While treating patients with chronic conditions in remote parts of the disaster zone, MSF is also supporting psychologists carrying out mental health consultations.
Japan 2011 © Jun Saito/MSF
Doctors Without Borders/Médecins Sans Frontières (MSF) plans to support a team of six psychologists who will treat survivors of the devastating earthquake and tsunami that hit northeast Japan March 11.
For the past 12 days, a 12-person MSF team has been treating patients with chronic diseases in one of the areas worst affected by the disasters. A psychologist was also sent in earlier this week to evaluate mental health needs.
“Many people now are in a phase of acute stress disorder, which is a totally natural response to this level of trauma,” said Ritsuko Nishimae, a clinical psychologist working with the MSF team in Minami Sanriku. “If they are not able to get proper support psychologically, there is an increased possibility that they could develop post-traumatic stress disorder (P.T.S.D),” said the psychologist.
Ritsuko has been working in the field for the last two days, getting an accurate picture of needs, as well as working with disaster survivors. “I talk with them and listen to their experiences and to what they need now," Ritsuko said. "Gradually, they open their feelings and express their thoughts and show emotion. This process is very effective to release stress."
The psychologists with whom MSF plans to work come from the Japanese Society of Certified Clinical Psychologists. MSF will assist them as they identify populations in need of assistance and will provide logistical support.

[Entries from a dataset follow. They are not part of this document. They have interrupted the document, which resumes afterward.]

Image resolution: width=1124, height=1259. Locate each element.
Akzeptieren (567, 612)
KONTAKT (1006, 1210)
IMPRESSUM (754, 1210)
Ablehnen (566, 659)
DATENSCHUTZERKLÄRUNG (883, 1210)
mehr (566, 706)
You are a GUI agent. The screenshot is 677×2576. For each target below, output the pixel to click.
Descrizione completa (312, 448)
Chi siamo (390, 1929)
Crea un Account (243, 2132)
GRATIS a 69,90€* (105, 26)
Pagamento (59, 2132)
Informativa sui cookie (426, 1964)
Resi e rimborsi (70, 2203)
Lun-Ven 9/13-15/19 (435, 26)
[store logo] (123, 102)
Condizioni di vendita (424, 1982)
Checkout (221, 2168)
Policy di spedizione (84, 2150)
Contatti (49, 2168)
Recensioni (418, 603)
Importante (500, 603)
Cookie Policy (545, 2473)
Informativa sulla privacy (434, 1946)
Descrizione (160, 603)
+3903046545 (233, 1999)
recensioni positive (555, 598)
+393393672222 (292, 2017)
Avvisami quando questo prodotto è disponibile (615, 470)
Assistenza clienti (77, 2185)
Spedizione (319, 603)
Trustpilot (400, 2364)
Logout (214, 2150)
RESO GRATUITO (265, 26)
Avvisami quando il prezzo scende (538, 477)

MSF medical teams continue to work in evacuation centers in Minami Sanriku, in northern Miyagi prefecture, and has also started supporting a Japanese doctor who was working in the town of Taro, in Iwate prefecture. The main activity continues to be consultations with elderly patients suffering from chronic diseases such as hypertension or diabetes.

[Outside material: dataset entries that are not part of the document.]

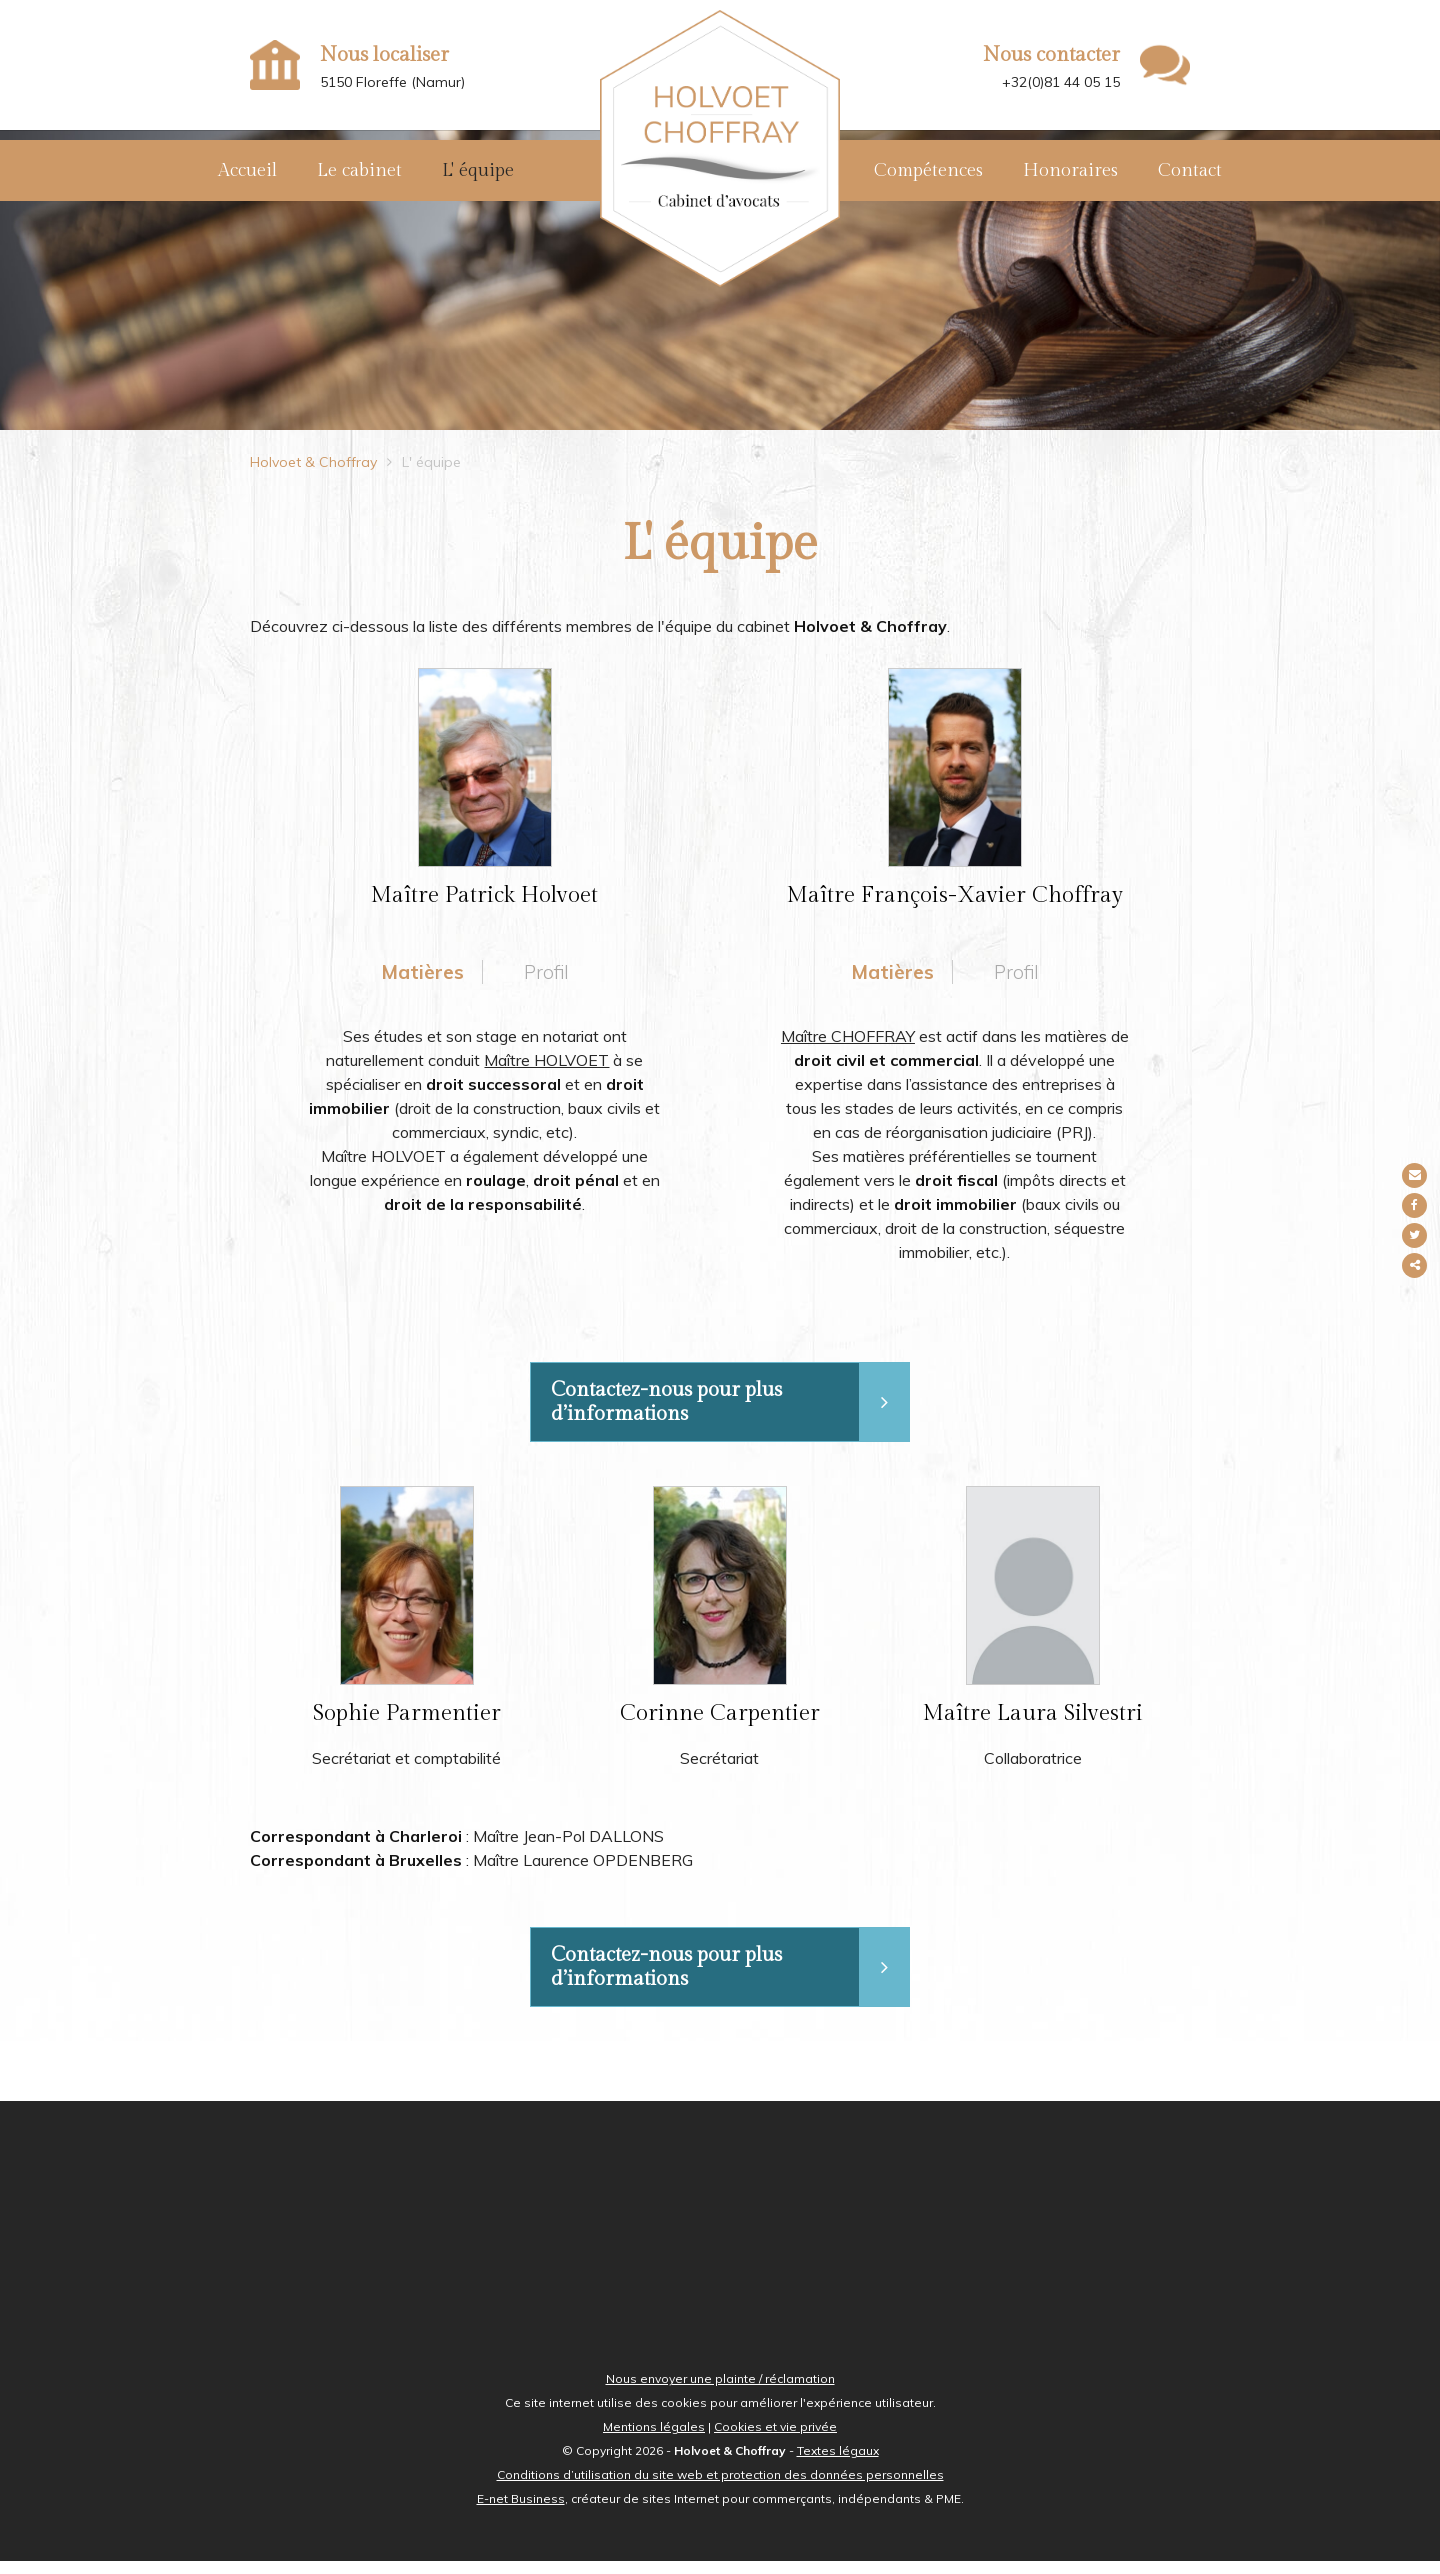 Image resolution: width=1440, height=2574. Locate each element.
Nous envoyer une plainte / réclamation (720, 2391)
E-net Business (521, 2511)
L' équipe (478, 170)
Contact (1190, 170)
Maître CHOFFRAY (848, 1046)
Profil (547, 981)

On Wednesday, MSF distributed 10,000 hygiene kits containing soap, tooth brushes, toothpaste, and towels to evacuees in Minami Sanriku. On Friday and Saturday, non-food-item kits containing batteries, candles, matches, and towels will be distributed to 4,000 people. Daily improvements in the provision of food, water, and electricity have been observed by the team.
The emergency phase of the national response to the disaster appears to be winding down as Japanese Disaster Medical Assistance Teams (DMAT) withdraw and local authorities gradually take over responsibility for medical care.
MSF will continue its current medical activities in coordination with local authorities and monitor the situation in remote areas where we can provide additional support if needed.
The massive national response by both government and non-government actors continues to expand, but the MSF team will remain on the ground to fill in gaps in treatment of patients or other needs should they arise.